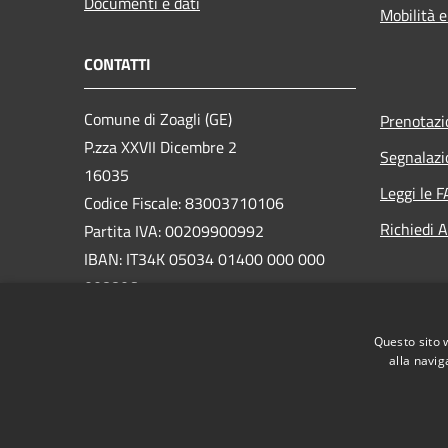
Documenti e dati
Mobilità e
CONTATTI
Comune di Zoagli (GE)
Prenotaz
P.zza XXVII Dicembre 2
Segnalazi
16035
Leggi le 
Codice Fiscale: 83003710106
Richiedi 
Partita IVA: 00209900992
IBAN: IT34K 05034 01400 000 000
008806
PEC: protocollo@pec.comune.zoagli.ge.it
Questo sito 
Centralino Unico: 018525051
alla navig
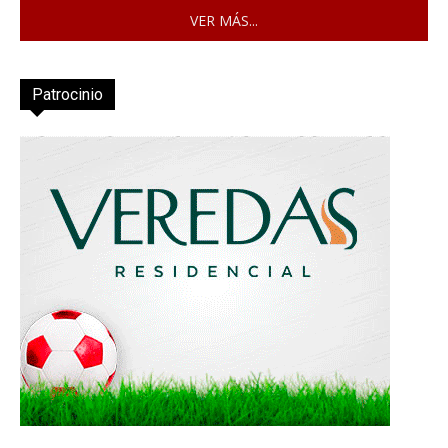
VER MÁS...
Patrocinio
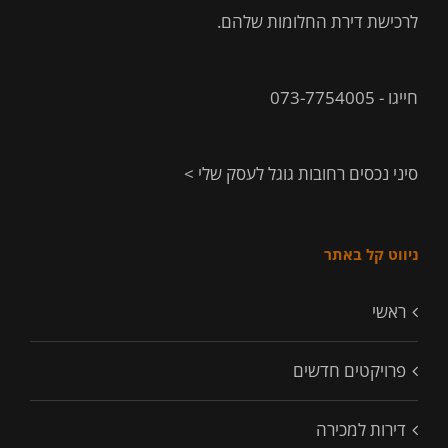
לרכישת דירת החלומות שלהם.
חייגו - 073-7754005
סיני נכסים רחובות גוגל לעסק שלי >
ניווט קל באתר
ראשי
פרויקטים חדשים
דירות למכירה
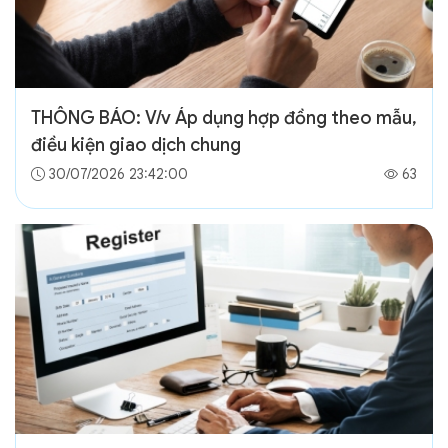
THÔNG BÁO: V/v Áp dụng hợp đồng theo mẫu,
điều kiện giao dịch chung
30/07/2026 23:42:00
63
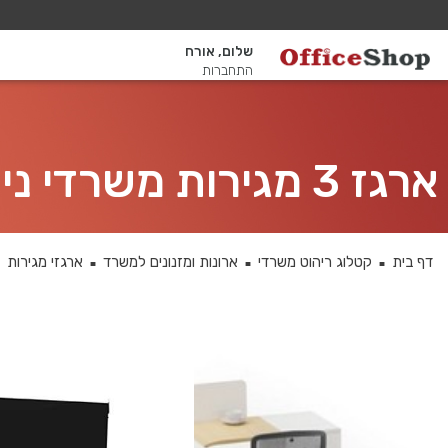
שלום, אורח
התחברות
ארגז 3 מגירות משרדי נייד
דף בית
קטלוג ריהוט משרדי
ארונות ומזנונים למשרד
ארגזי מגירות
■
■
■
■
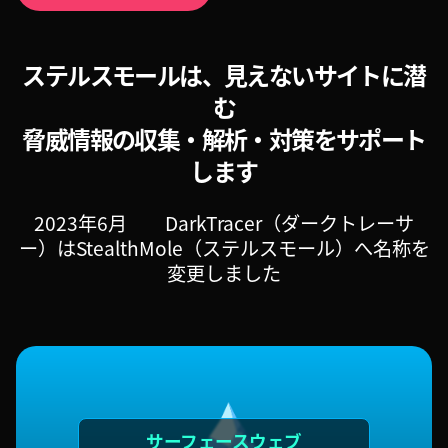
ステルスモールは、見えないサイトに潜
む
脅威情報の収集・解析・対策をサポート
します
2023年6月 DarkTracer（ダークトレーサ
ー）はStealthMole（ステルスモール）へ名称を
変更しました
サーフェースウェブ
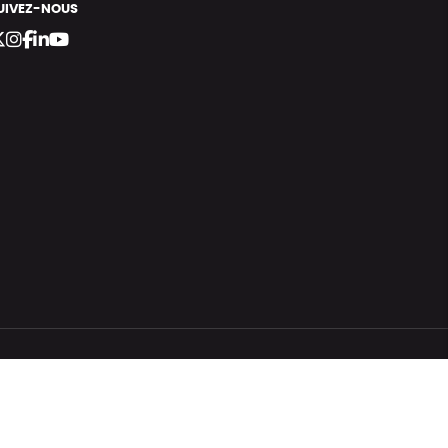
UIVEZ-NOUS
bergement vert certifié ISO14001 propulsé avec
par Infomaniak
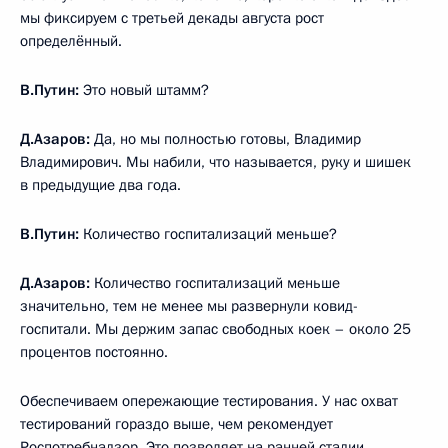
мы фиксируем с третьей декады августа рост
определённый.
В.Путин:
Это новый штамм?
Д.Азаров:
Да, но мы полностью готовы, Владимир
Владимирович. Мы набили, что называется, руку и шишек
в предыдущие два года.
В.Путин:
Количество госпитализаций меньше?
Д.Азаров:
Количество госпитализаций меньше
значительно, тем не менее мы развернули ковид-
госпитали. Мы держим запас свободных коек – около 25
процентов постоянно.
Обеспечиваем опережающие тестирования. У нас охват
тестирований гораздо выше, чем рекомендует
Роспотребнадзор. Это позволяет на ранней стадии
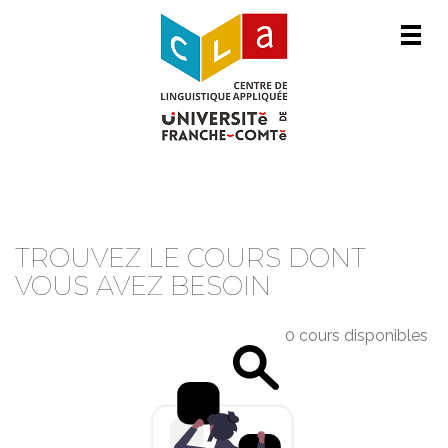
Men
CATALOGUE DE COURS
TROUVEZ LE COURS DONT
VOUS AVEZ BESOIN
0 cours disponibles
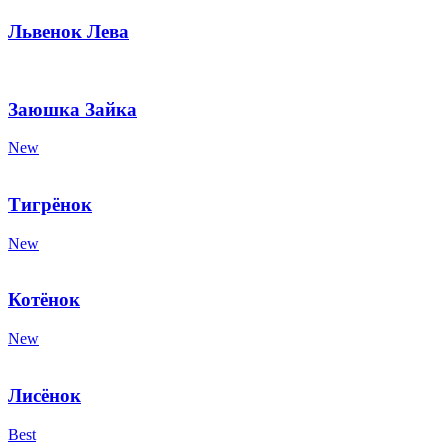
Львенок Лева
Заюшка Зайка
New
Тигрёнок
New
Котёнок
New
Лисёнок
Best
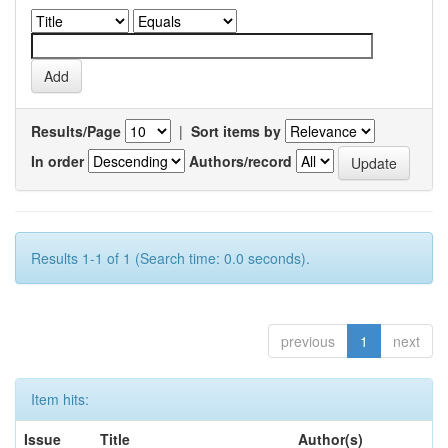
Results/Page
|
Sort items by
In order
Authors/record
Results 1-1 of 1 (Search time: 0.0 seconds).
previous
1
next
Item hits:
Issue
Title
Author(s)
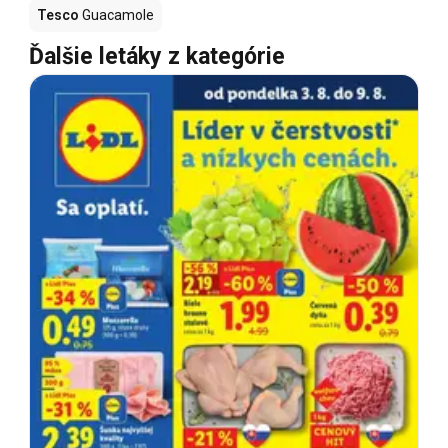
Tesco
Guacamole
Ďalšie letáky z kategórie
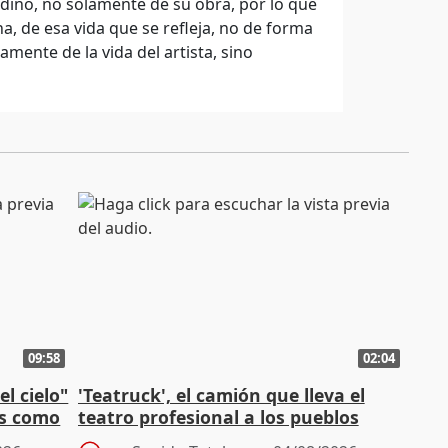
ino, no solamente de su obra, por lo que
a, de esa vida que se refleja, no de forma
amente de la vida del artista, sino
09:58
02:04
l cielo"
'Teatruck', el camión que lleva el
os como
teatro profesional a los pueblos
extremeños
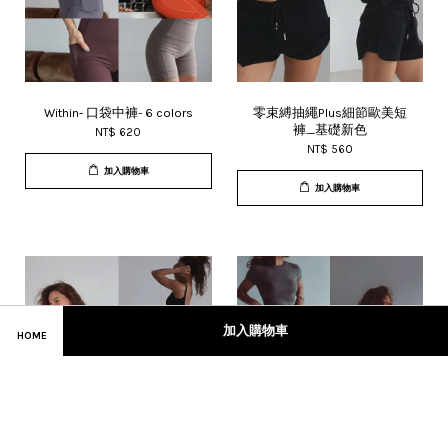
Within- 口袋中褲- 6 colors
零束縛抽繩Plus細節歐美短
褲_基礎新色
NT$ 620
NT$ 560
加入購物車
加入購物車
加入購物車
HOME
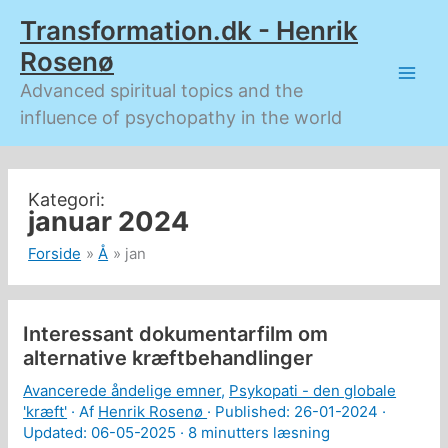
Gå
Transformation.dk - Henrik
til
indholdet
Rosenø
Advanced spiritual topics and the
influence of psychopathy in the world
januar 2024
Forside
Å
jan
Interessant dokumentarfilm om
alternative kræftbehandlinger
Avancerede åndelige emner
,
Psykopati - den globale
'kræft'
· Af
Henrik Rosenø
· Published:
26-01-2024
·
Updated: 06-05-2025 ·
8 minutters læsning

------------------------------

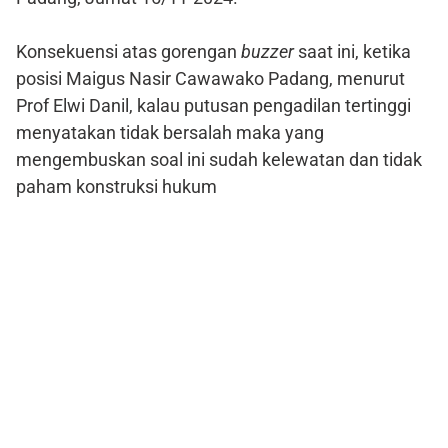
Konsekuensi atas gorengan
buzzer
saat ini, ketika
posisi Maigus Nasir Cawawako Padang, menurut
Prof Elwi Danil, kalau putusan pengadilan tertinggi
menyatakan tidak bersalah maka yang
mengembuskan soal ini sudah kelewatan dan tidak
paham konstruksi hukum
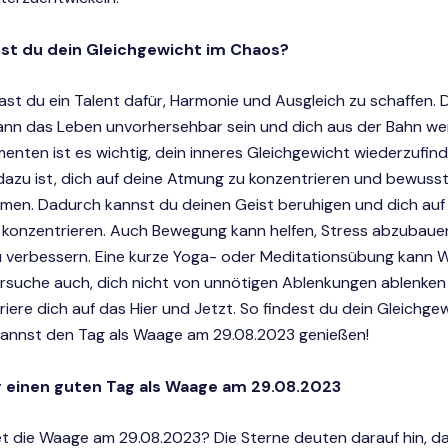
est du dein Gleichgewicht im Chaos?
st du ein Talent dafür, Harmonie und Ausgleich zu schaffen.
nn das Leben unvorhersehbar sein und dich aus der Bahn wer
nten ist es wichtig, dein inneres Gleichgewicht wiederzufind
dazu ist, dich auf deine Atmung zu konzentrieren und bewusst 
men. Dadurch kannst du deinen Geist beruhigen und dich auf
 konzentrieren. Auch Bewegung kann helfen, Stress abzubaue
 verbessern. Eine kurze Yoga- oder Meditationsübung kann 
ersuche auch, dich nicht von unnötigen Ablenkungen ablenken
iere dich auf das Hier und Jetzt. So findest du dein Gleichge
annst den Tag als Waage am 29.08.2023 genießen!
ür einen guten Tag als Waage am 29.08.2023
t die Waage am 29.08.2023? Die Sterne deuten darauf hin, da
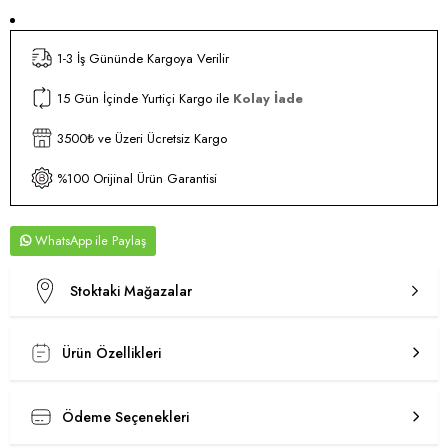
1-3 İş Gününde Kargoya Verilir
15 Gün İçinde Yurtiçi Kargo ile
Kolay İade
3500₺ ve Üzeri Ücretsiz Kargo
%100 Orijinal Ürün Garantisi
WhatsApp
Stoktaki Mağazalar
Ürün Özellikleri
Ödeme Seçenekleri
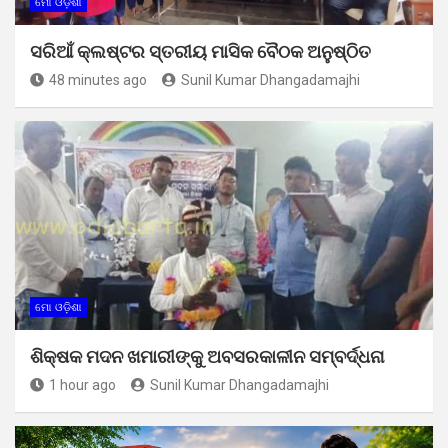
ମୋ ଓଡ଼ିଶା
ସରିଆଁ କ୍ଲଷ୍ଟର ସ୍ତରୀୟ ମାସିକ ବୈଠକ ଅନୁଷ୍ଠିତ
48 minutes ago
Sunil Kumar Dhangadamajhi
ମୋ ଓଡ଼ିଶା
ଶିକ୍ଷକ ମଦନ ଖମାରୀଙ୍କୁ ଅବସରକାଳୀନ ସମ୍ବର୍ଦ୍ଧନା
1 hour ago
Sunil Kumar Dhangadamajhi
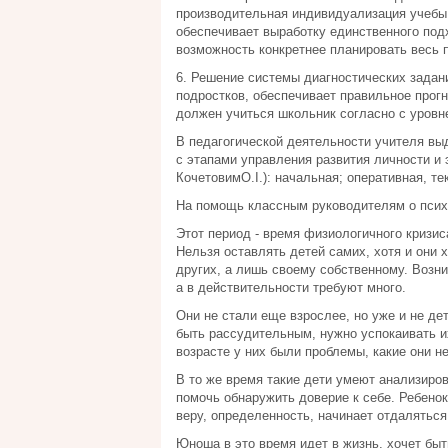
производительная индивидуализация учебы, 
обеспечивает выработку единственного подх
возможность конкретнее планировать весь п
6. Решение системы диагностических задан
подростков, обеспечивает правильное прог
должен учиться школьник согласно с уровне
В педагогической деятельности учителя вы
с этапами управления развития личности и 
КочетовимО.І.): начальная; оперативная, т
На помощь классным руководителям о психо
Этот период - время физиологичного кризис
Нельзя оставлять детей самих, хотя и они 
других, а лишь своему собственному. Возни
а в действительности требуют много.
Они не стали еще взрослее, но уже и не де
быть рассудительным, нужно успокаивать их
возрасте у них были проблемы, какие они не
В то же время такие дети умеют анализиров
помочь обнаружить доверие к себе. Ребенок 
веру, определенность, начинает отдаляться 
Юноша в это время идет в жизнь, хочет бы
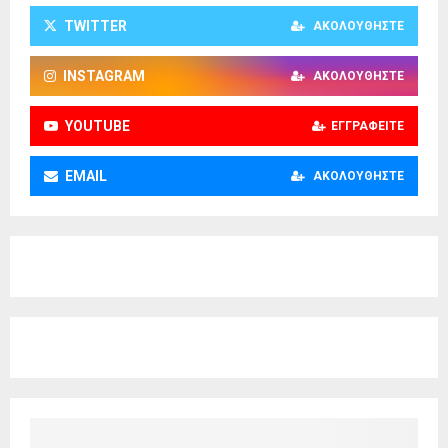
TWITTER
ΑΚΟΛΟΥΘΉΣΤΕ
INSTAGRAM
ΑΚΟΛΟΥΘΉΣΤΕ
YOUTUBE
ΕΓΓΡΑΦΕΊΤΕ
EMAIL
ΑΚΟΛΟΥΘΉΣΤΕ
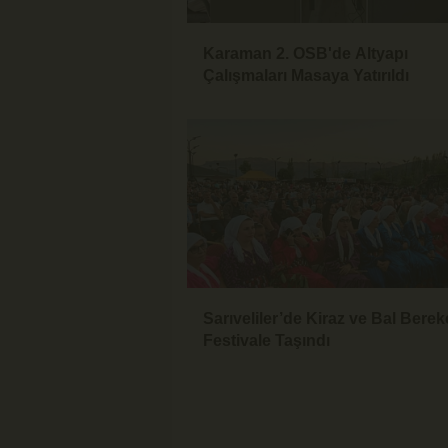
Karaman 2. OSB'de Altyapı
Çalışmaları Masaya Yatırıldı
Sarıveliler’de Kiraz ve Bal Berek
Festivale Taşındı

------------------------------

◆ **Task description**
Tally the lines of the material in which the string "госпитализаций" occurs, and present only that tally.

◆ **Solution to this task**
2